The records START
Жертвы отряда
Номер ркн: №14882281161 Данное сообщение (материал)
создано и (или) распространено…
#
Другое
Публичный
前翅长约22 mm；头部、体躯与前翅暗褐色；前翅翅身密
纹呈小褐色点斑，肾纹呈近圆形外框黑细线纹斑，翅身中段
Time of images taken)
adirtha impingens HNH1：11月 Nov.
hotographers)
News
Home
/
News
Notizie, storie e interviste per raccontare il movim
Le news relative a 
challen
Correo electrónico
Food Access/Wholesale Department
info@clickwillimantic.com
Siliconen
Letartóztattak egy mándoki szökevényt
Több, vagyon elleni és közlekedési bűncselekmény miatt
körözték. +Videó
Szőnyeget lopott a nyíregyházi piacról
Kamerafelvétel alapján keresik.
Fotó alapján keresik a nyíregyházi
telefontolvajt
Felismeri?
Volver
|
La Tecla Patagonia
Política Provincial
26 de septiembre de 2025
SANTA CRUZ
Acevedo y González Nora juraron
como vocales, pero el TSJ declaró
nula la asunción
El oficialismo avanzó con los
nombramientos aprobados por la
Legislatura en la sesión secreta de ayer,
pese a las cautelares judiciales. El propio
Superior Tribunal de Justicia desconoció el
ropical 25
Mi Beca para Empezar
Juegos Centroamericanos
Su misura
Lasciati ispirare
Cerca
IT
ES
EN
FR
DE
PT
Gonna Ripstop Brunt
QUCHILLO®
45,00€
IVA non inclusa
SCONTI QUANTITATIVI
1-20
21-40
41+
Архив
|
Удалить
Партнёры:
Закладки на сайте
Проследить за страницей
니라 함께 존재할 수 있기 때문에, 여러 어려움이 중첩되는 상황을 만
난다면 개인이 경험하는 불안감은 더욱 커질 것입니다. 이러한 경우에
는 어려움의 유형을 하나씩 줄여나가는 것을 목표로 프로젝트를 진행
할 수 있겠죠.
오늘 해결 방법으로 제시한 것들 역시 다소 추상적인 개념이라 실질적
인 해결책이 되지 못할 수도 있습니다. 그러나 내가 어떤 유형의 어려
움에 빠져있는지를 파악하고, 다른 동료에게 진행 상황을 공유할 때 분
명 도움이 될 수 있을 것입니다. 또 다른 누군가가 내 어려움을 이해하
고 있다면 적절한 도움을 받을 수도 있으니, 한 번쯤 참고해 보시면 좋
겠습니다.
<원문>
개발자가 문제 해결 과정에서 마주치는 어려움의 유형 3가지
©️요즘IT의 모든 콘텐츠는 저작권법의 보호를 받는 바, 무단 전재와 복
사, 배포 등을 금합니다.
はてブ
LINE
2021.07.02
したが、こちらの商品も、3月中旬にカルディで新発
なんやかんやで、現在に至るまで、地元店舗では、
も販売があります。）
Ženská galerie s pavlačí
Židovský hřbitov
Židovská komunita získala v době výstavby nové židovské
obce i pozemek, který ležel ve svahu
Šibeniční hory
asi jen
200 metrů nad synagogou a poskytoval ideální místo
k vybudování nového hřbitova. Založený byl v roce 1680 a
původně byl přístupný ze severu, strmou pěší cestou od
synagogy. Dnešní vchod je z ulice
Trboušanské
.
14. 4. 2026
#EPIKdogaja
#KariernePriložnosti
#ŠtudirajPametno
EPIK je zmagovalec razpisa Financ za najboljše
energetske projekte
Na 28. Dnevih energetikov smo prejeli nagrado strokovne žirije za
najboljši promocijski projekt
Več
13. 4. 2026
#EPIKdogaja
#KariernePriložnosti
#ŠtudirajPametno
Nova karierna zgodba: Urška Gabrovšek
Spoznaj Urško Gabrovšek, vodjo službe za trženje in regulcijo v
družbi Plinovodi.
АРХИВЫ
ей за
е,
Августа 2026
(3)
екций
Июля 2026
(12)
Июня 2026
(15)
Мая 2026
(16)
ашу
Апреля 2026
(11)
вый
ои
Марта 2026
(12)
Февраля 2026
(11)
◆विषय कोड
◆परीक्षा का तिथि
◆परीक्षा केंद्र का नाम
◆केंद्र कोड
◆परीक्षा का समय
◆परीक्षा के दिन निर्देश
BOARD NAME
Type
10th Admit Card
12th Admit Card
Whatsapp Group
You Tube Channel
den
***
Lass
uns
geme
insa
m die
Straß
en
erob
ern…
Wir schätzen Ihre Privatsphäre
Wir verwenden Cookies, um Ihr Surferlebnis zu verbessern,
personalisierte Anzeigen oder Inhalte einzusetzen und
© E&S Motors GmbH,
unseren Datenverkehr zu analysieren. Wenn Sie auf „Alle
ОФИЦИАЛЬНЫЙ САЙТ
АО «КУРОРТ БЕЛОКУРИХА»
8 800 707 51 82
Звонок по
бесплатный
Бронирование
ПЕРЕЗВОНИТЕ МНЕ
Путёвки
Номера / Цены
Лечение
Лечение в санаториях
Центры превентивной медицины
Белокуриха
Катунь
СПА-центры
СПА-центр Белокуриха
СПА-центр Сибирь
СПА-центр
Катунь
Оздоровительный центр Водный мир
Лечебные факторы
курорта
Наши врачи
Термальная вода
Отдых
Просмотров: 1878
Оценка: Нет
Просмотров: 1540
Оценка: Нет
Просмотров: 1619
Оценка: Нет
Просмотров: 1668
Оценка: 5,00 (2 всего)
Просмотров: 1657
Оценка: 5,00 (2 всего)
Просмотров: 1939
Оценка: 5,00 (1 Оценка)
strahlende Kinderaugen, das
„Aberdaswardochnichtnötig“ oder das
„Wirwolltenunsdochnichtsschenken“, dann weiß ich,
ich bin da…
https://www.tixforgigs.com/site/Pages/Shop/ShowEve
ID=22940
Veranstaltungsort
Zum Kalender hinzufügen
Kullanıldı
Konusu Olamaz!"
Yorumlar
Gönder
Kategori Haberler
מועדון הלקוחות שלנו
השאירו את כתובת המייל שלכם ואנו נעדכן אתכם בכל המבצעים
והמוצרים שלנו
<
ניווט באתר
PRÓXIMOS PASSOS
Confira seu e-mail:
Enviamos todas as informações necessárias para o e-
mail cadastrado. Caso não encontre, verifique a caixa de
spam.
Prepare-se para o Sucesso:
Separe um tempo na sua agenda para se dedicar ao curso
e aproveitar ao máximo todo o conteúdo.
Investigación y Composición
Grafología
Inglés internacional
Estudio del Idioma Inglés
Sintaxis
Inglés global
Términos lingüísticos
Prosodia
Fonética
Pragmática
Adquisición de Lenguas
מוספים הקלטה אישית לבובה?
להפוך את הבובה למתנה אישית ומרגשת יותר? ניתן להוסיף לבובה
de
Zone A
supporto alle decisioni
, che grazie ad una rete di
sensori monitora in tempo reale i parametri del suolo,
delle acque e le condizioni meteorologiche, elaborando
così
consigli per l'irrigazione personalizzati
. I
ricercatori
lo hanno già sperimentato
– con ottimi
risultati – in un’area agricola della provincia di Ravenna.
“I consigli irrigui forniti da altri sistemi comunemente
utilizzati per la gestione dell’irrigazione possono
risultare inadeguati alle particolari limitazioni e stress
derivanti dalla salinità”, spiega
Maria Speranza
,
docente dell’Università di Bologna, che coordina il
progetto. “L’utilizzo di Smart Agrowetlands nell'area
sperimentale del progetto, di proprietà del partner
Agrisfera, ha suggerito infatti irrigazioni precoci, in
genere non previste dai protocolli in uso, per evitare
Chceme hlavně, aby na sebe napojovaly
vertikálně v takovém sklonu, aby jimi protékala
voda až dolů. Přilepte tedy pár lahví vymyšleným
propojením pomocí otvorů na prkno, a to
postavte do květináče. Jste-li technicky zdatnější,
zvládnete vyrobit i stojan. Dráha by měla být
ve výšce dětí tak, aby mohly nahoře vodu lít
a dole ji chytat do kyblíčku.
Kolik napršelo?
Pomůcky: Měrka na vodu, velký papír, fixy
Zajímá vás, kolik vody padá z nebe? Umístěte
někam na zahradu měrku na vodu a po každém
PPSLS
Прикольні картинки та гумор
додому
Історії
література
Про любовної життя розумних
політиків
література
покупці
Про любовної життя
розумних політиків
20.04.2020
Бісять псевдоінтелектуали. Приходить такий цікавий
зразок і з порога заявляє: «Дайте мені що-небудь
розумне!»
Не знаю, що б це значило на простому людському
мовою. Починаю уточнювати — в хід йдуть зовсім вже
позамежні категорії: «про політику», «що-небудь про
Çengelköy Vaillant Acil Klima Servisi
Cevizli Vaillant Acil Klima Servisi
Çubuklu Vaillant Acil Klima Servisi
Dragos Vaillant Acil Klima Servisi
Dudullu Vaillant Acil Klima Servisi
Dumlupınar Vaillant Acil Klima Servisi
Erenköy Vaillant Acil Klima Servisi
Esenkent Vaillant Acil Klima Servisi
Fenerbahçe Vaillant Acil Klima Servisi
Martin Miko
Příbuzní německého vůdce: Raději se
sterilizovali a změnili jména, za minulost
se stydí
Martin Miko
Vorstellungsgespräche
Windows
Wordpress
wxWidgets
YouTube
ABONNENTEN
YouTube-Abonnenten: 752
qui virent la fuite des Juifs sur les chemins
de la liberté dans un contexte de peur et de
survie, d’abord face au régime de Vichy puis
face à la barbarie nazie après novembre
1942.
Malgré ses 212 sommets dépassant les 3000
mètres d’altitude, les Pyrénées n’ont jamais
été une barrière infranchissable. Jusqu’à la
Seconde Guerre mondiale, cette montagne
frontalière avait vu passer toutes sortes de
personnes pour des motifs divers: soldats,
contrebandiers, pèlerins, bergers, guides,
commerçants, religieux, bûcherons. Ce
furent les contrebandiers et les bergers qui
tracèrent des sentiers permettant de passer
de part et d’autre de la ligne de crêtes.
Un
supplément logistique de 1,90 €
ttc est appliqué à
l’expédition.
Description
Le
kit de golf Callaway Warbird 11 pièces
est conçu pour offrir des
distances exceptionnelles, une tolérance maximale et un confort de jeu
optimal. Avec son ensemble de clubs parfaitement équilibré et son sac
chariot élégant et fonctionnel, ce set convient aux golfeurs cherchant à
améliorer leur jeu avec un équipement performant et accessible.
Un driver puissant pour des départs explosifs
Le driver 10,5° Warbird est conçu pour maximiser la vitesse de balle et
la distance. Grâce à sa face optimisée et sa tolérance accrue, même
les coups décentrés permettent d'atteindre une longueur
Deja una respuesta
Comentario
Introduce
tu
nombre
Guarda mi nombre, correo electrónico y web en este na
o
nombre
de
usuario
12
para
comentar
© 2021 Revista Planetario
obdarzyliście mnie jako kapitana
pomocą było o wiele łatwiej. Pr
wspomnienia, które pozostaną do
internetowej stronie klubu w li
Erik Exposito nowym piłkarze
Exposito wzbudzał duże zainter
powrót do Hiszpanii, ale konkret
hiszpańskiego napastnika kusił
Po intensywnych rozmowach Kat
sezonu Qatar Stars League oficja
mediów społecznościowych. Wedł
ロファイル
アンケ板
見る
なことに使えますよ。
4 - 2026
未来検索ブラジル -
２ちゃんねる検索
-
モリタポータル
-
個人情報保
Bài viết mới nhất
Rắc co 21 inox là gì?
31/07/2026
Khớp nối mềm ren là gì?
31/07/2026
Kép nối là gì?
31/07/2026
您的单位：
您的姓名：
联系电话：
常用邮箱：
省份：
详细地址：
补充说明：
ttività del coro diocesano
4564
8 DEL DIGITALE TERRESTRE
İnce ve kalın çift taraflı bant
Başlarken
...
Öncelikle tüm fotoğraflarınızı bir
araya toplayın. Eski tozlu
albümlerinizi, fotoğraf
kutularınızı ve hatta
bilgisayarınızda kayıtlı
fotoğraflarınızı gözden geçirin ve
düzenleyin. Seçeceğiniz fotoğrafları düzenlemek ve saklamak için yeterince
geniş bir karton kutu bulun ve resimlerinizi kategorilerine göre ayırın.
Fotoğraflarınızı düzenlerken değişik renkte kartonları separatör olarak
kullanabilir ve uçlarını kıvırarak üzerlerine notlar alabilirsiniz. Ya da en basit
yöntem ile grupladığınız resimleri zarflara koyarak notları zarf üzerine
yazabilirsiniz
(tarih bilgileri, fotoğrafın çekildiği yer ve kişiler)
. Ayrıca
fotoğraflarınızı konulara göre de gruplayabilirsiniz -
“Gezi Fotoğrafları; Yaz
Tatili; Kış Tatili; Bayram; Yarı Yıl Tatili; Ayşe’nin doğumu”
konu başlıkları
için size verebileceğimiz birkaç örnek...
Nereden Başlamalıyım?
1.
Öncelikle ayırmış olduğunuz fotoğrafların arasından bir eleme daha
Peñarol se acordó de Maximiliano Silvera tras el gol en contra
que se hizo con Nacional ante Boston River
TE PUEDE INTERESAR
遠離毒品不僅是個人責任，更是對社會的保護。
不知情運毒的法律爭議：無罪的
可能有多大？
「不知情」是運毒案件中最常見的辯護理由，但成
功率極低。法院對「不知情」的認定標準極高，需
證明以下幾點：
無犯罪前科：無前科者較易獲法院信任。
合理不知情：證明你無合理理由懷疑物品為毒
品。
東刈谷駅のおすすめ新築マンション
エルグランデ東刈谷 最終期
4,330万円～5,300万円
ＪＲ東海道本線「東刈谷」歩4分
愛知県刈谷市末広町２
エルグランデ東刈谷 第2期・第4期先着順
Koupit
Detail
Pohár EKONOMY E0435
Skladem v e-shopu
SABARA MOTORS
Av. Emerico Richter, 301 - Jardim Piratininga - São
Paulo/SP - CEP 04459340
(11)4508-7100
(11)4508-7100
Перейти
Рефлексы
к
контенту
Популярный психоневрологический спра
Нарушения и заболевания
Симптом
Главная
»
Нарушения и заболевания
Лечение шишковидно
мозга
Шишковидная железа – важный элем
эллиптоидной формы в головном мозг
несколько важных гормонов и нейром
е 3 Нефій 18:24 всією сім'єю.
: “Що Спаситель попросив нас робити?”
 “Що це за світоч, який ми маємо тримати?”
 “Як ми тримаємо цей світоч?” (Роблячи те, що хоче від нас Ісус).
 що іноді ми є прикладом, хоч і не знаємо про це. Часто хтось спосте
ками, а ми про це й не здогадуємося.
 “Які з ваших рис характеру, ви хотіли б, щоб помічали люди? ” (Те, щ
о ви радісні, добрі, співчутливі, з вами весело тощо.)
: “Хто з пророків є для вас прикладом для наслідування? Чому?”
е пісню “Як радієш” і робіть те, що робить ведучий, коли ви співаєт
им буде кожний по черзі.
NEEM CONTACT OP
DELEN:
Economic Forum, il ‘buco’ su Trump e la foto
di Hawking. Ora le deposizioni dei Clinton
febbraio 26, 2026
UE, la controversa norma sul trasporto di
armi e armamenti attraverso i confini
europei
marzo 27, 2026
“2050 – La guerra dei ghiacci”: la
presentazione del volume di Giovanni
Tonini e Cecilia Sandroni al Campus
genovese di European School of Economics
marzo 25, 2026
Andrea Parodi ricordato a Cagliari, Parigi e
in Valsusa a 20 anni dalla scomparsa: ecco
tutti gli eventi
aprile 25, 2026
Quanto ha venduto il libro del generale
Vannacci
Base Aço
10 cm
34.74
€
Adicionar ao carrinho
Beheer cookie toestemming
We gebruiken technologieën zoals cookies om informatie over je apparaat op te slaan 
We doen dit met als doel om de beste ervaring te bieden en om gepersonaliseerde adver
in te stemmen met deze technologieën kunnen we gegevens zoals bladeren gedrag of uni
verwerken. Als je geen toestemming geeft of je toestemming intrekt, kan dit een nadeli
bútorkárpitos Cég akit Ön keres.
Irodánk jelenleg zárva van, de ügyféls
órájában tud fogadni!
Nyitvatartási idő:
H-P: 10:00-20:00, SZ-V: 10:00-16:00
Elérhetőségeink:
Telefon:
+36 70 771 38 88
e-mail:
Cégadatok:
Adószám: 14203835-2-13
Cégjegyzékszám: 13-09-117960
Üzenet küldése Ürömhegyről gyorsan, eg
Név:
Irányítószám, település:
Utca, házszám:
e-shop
The records END
> _Aim of the task_
Collect each line above holding the string "bergers".

> _Solution to this problem_
contrebandiers, pèlerins, bergers, guides,
furent les contrebandiers et les bergers qui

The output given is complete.